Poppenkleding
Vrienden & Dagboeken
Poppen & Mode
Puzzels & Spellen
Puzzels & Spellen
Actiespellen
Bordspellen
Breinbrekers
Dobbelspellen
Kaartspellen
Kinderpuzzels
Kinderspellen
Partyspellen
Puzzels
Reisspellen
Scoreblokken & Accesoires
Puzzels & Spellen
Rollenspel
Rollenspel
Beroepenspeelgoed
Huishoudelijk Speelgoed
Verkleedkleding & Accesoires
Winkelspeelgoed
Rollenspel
________________________
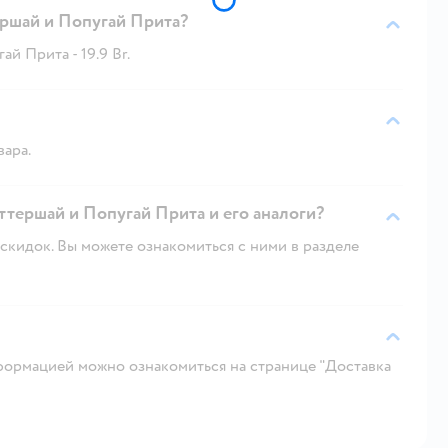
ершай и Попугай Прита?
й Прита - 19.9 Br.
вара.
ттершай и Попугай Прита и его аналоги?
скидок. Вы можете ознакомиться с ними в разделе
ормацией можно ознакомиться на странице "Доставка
________________________
Within the data above, the span starting at the line containing "Poppenkleding" and ending at the line containing "Beroepenspeelgoed" is to be retyped exactly, with no other lines.

Problem solution:
Poppenkleding
Vrienden & Dagboeken
Poppen & Mode
Puzzels & Spellen
Puzzels & Spellen
Actiespellen
Bordspellen
Breinbrekers
Dobbelspellen
Kaartspellen
Kinderpuzzels
Kinderspellen
Partyspellen
Puzzels
Reisspellen
Scoreblokken & Accesoires
Puzzels & Spellen
Rollenspel
Rollenspel
Beroepenspeelgoed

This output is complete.